Development Theories


After reading the work of my peers, it seems we all agree that “development” is a vague term mired in nuances. I face the complexity of this term each time I mention to someone that I study international development – to which the reply goes something like, “What does that mean?” This experience is one that I know many of my classmates encounter. Development is nothing short of complex. It is approached from a wide range of perspectives, and covers a myriad of topics in a plethora of countries. I will cease to emphasize its ambiguity here. Nevertheless, a topic of this breadth has naturally crossed the minds of many intellectuals who have all asked themselves that crucial question: what is development?

The most comprehendible theory to begin to answer this question is suggested in the book Why Nations Fail. Acemoglu and Robinson, the authors of this work, suggest that development is defined by economic prosperity, or lack thereof. Furthermore, they propose that economic prosperity depends on how inclusive a country’s institutions are (91), and that inclusive institutions are necessary for economic prosperity because they provide incentives and reward talents and creativity (76). These authors link economic growth and technological improvement to development. What is more, they claim that political inclusion and the enabling of the public to innovate is a crucial element of development.

This leads to the next key author in the development field – which many of my classmates have already addressed: Amartya Sen. In his book Development as Freedom, Sen articulates the unique perspective that freedom is defined as access to choices and expanded capabilities and that development is an expansion of freedom. Looking at the field of development through Sen’s capabilities approach dramatically affects related policies and outcomes. His definition of development and emphasis on increasing access to choices related to the point that Acemoglu and Robinson make about inclusive political institutions leading to more development. While these authors define development in a different way, they seem to agree with Sen regarding the means to develop through empowering more people to participate by giving them more options and more avenues for participation.

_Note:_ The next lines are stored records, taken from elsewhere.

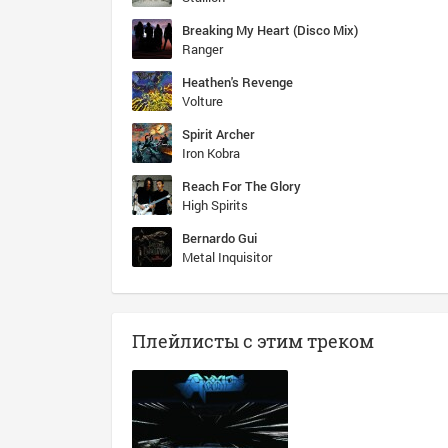
Breaking My Heart (Disco Mix)
Ranger
Heathen's Revenge
Volture
Spirit Archer
Iron Kobra
Reach For The Glory
High Spirits
Bernardo Gui
Metal Inquisitor
Плейлисты с этим треком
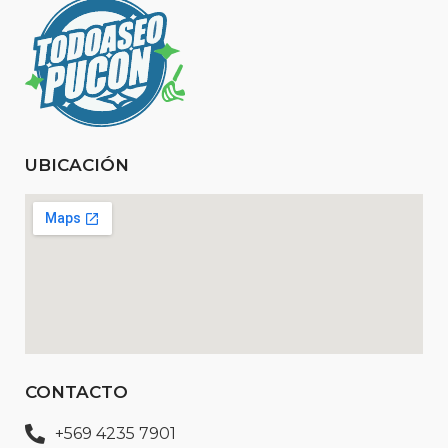
UBICACIÓN
CONTACTO
+569 4235 7901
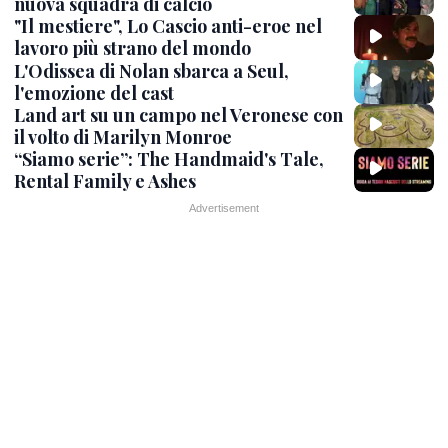
nuova squadra di calcio
"Il mestiere", Lo Cascio anti-eroe nel
lavoro più strano del mondo
L'Odissea di Nolan sbarca a Seul,
l'emozione del cast
Land art su un campo nel Veronese con
il volto di Marilyn Monroe
“Siamo serie”: The Handmaid's Tale,
Rental Family e Ashes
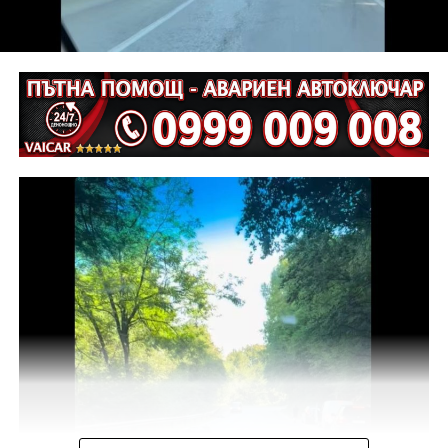
Съдебният акт е окончателен.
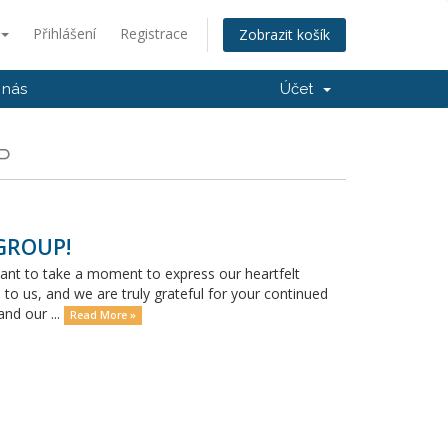
Přihlášení
Registrace
Zobrazit košík
 nás
Účet
P
 GROUP!
want to take a moment to express our heartfelt
 to us, and we are truly grateful for your continued
nd our ...
Read More »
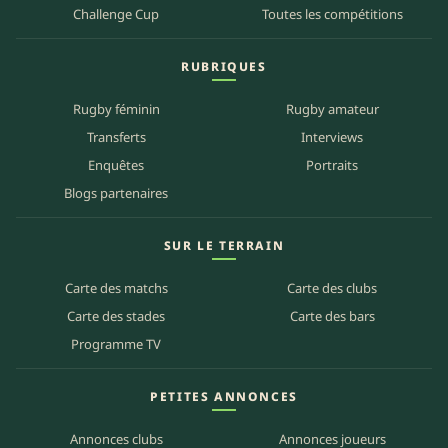
Challenge Cup
Toutes les compétitions
RUBRIQUES
Rugby féminin
Rugby amateur
Transferts
Interviews
Enquêtes
Portraits
Blogs partenaires
SUR LE TERRAIN
Carte des matchs
Carte des clubs
Carte des stades
Carte des bars
Programme TV
PETITES ANNONCES
Annonces clubs
Annonces joueurs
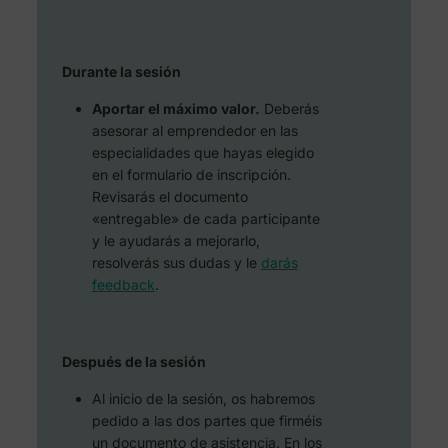
Durante la sesión
Aportar el máximo valor.
Deberás
asesorar al emprendedor en las
especialidades que hayas elegido
en el formulario de inscripción.
Revisarás el documento
«entregable» de cada participante
y le ayudarás a mejorarlo,
resolverás sus dudas y le
darás
feedback
.
Después de la sesión
Al inicio de la sesión, os habremos
pedido a las dos partes que firméis
un documento de asistencia. En los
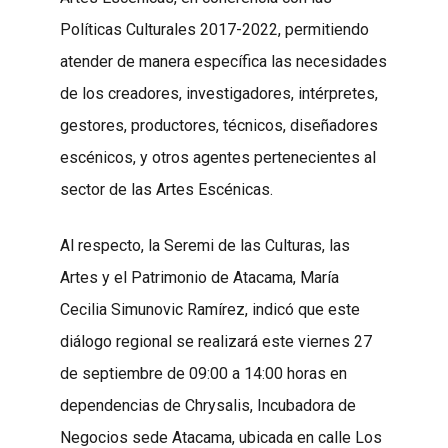
Políticas Culturales 2017-2022, permitiendo
atender de manera específica las necesidades
de los creadores, investigadores, intérpretes,
gestores, productores, técnicos, diseñadores
escénicos, y otros agentes pertenecientes al
sector de las Artes Escénicas.
Al respecto, la Seremi de las Culturas, las
Artes y el Patrimonio de Atacama, María
Cecilia Simunovic Ramírez, indicó que este
diálogo regional se realizará este viernes 27
de septiembre de 09:00 a 14:00 horas en
dependencias de Chrysalis, Incubadora de
Negocios sede Atacama, ubicada en calle Los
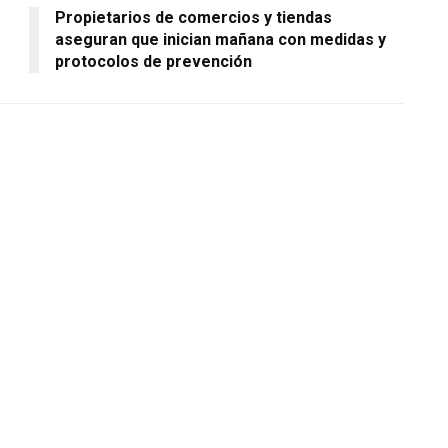
Propietarios de comercios y tiendas
aseguran que inician mañana con medidas y
protocolos de prevención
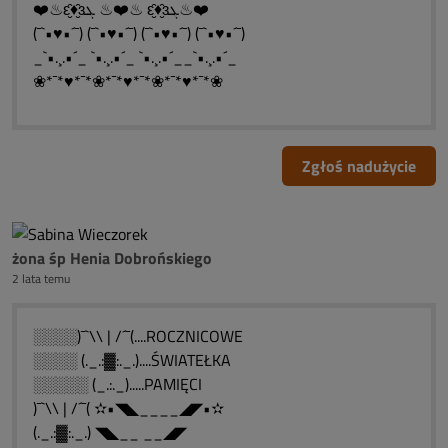
❤️♨ԑ̮̑♦̮̑ɜܓ ♨❤️♨ ԑ̮̑♦̮̑ɜܓ♨❤️
(¯`•♥•´¯) (¯`•♥•´¯) (¯`•♥•´¯) (¯`•♥•´¯)
_`•.¸.•´_ `•.¸.•´_ `•.¸.•´__`•.¸.•´_
❀*¯*♥*¯*❀*¯*♥*¯*❀*¯*♥*¯*❀
Zgłoś nadużycie
żona śp Henia Dobrońskiego
2 lata temu
░░░░)¯`\\ | /´¯(....ROCZNICOWE
░░░░ (._.:▓:._.)....ŚWIATEŁKA
░░░░░ (_.:._).....PAMIĘCI
)¯`\\ | /´¯( ✫•◥◣____◢◤•✫
(._.:▓:._.) ◥◣__ __◢◤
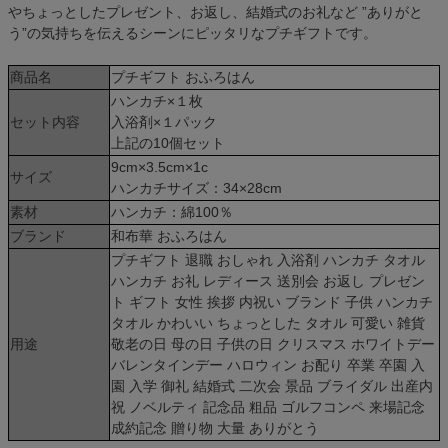
やちょっとしたプレゼント、お返し、結婚式のお礼など ”ありがと
う”の気持ちを伝えるシーンにピッタリなプチギフトです。
商品名
プチギフト おふろはん
ハンカチ×１枚
セット内容
入浴剤×１パック
上記の10個セット
9cm×3.5cm×1c
サイズ
ハンカチサイズ：34×28cm
素材
ハンカチ：綿100％
ブランド
和布華 おふろはん
プチギフト 退職 おしゃれ 入浴剤 ハンカチ タオル
ハンカチ お礼 レディース 送別会 お返し プレゼン
ト ギフト 女性 挨拶 内祝い ブランド 子供 ハンカチ
タオル かわいい ちょっとした タオル 可愛い 雑貨
用途
敬老の日 母の日 子供の日 クリスマス ホワイトデー
バレンタインデー ハロウィン お配り 卒業 卒園 入
園 入学 御礼 結婚式 二次会 景品 ブライダル 出産内
祝 ノベルティ 記念品 粗品 ゴルフコンペ 来場記念
成約記念 贈り物 大量 ありがとう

It is also interesting to mention a couple development theories that we didn’t discuss in class, such as dependency theory and modernization theory. While not widely referenced in modern literature, these two theories contextualize modern concepts of development by providing incite to how the topic was viewed in the late 1900s. First, dependency theory was developed by Raul Prebisch and asserts that economic growth occurs at a faster pace in industrialized, advanced countries than in poorer countries. According to Prebisch, this creates a disproportionate relationship that puts industrialized countries economically so far ahead of non-industrialized countries that they can rarely ever close the gap in development. The disproportionate relationship, Prebisch would argue, makes non-industrialized countries dependent on industrialized ones. Modernization theory is the next model to discuss. The main point of this theory is that the Western world has influenced ad to some extent guided the direction of development when we started searching for colonies.